Investors are skeptical

Investors are looking toward the U.S., where inflation is proving more severe than initially expected, and wondering whether what is happening in Europe should serve as a warning of what might happen next.

There are also doubts about the extent of the ECB’s rate cuts, as Federal Reserve Wait. Rising U.S. interest rates will continue to tighten financial conditions there and elsewhere because of the dollar’s ​​global role, weakening the euro and posing inflation risks.
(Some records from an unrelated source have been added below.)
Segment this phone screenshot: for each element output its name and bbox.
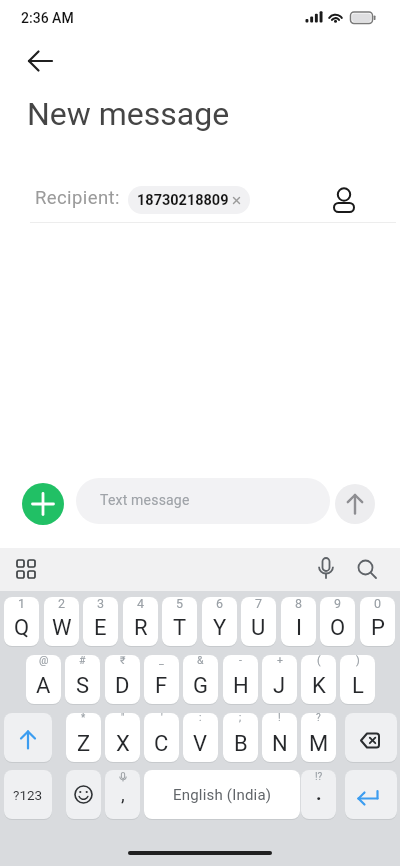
staticText: _	[159, 655, 164, 666]
staticText: X	[116, 731, 130, 757]
staticText: 18730218809	[137, 192, 229, 209]
staticText: P	[371, 615, 385, 641]
staticText: 6	[216, 597, 224, 611]
staticText: ;	[239, 713, 242, 724]
staticText: 0	[374, 597, 382, 611]
staticText: S	[76, 673, 90, 699]
staticText: W	[52, 615, 72, 641]
button[interactable]: 9	[320, 597, 355, 646]
staticText: Recipient:	[35, 187, 120, 209]
button[interactable]: )	[340, 655, 375, 704]
button[interactable]: !	[262, 713, 297, 762]
staticText: 3	[97, 597, 105, 611]
staticText: D	[115, 673, 130, 699]
button[interactable]: :	[183, 713, 218, 762]
staticText: M	[309, 731, 329, 757]
button[interactable]: +	[262, 655, 297, 704]
staticText: "	[121, 713, 125, 724]
staticText: ,	[121, 783, 125, 805]
staticText: A	[36, 673, 51, 699]
staticText: 2:36 AM	[21, 10, 74, 26]
button[interactable]	[349, 552, 385, 588]
staticText: .	[316, 782, 322, 804]
staticText: V	[193, 731, 208, 757]
staticText: ?	[316, 713, 321, 724]
button[interactable]: ,	[105, 770, 140, 819]
button[interactable]: 6	[202, 597, 237, 646]
button[interactable]: !?	[301, 770, 336, 819]
staticText: I	[296, 615, 302, 641]
button[interactable]	[308, 551, 344, 587]
button[interactable]: 7	[241, 597, 276, 646]
staticText: 2	[58, 597, 66, 611]
button[interactable]: *	[66, 713, 101, 762]
staticText: R	[134, 615, 148, 641]
button[interactable]: 2	[44, 597, 79, 646]
staticText: F	[155, 673, 168, 699]
staticText: Q	[14, 615, 30, 641]
button[interactable]	[22, 43, 60, 79]
staticText: E	[94, 615, 107, 641]
button[interactable]: -	[223, 655, 258, 704]
button[interactable]	[328, 182, 364, 218]
button[interactable]	[22, 483, 64, 525]
staticText: L	[352, 673, 364, 699]
staticText: N	[272, 731, 288, 757]
staticText: !?	[315, 771, 323, 783]
staticText: &	[197, 655, 204, 666]
staticText: K	[312, 673, 326, 699]
button[interactable]: 0	[360, 597, 395, 646]
staticText: B	[234, 731, 248, 757]
button[interactable]: 3	[83, 597, 118, 646]
button[interactable]: '	[144, 713, 179, 762]
button[interactable]: 18730218809	[128, 186, 250, 214]
staticText: Y	[213, 615, 227, 641]
staticText: #	[79, 655, 86, 666]
staticText: +	[277, 655, 283, 666]
button[interactable]	[345, 713, 397, 762]
staticText: 9	[334, 597, 342, 611]
button[interactable]: #	[65, 655, 100, 704]
staticText: T	[173, 615, 187, 641]
button[interactable]: (	[301, 655, 336, 704]
staticText: 8	[295, 597, 303, 611]
staticText: 1	[18, 597, 26, 611]
button[interactable]	[8, 551, 44, 587]
button[interactable]: ;	[223, 713, 258, 762]
staticText: C	[154, 731, 169, 757]
staticText: ₹	[120, 655, 126, 666]
staticText: J	[273, 673, 286, 699]
staticText: -	[239, 655, 242, 666]
staticText: )	[356, 655, 360, 666]
button[interactable]: 1	[4, 597, 39, 646]
button[interactable]	[4, 713, 52, 762]
staticText: 5	[176, 597, 184, 611]
button[interactable]: ?123	[4, 770, 52, 819]
button[interactable]	[66, 770, 101, 819]
staticText: '	[161, 713, 163, 724]
staticText: :	[199, 713, 202, 724]
button[interactable]: English (India)	[144, 770, 300, 819]
staticText: Z	[77, 731, 91, 757]
button[interactable]: 5	[162, 597, 197, 646]
button[interactable]: 8	[281, 597, 316, 646]
button[interactable]: _	[144, 655, 179, 704]
button[interactable]: 4	[123, 597, 158, 646]
staticText: O	[330, 615, 346, 641]
button[interactable]: Text message	[76, 478, 330, 524]
staticText: ?123	[13, 787, 43, 803]
button[interactable]	[345, 770, 397, 819]
button[interactable]: ?	[301, 713, 336, 762]
staticText: Text message	[100, 492, 190, 508]
staticText: 7	[255, 597, 263, 611]
staticText: 4	[137, 597, 145, 611]
button[interactable]: &	[183, 655, 218, 704]
staticText: U	[251, 615, 266, 641]
button[interactable]: ₹	[105, 655, 140, 704]
button[interactable]	[335, 484, 375, 524]
staticText: !	[278, 713, 281, 724]
button[interactable]: @	[26, 655, 61, 704]
staticText: *	[81, 713, 86, 724]
staticText: New message	[27, 95, 230, 133]
button[interactable]: "	[105, 713, 140, 762]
After more than a year Economic Stagnationthe region’s economy shows some Signs of recoveryThe European Central Bank’s cautious approach is further justified. On Thursday, bank staff forecast that the euro zone economy will grow 0.9% this year, up from a forecast of 0.6% three months ago.

Lagarde said the services sector is expanding, manufacturing is stabilizing at moderate levels and exports are expected to grow as global demand increases. At the same time, the combination of lower inflation and higher wages will improve economic conditions. Purchasing Power He added that as interest rates fall, the drag of monetary policy on the economy will also decrease.

Nevertheless, Lagarde stressed the uncertainty of the inflation outlook, noting that price growth will fluctuate around current levels for the rest of the year and “will encounter bumps along the way.” As a result, interest rate decisions will be made at each meeting based on incoming data.

“We are not pre-committing to a particular rate path,” he said.